RESIDENTS in a sleepy East Renfrewshire village have been told they could have noisy planes overhead every few minutes if new flightpath plans go ahead.

Uplawmoor families were informed by Glasgow Airport bosses last week that proposed changes could see as many as 70 per cent of flights travelling over the area after leaving the Paisley terminal.

Compounding this is the knowledge that noise levels would be comparable to standing next to vehicles travelling at 50 miles per hour on a dual carriageway.

Community councillor Rob Williams said: “It’s really disappointing that, despite the airport’s own design documents calling out the damage that would be done to Uplawmoor, they made no attempt to talk to us until we requested a workshop.

“We’re now left with only three weeks of the consultation period to spread the word, raise funds and get legal support.

“We’re not a big village and many of the houses and community buildings are old and poorly insulated.

“I don’t know how the primary school is going to cope when every few minutes it’s going to be impossible to talk because of the noise.”

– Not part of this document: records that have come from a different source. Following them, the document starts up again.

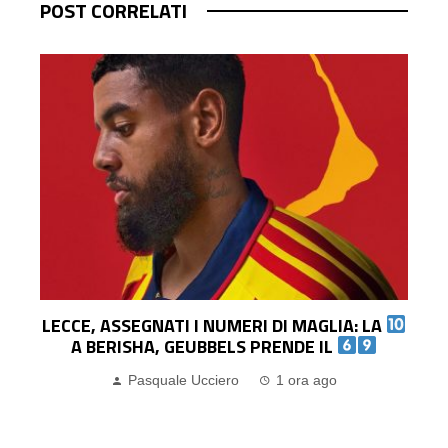
POST CORRELATI
LECCE, ASSEGNATI I NUMERI DI MAGLIA: LA
O
A BERISHA, GEUBBELS PRENDE IL
Pasquale Ucciero
1 ora ago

Under current proposals, Uplawmoor residents will see around one flight take off over their homes every four minutes during the peak summer months of May to September.

John O’Donnell is among the local residents who have been left fuming.

He said: “The entire proposal to get aircraft heading south and onto their destination as fast as possible takes no regard for the health, welfare and quality of life of an entire population of a small rural village.”

Tom Arthur, MSP for Renfrewshire South, has written to residents, asking them to take part in a survey to allow him to provide feedback to airport management, as well as encouraging them to make their own submissions.

Mr Arthur said: “While I agree with residents who do not object to the proposals’ overall aims to reduce the environmental impact, cognisance must be made of the impact this will have on this specific area.

“It is vitally important that all possible solutions are explored and people are given the opportunity to engage in the process.”

Further meetings between residents, politicians and airport management are due to be held before the consultation process is complete.

A spokesman for Glasgow Airport said: “Last week’s meeting was an important part of our airspace change consultation and we welcomed the opportunity to hear the views of all those who attended.

“It is important to stress that what we have put forward are only proposals. We can only make changes to the departure flight paths once we have considered the views of all those who respond directly to the consultation.

“Those views will then be presented to our regulator, the Civil Aviation Authority, who will ultimately make the decision on whether or not we can proceed.”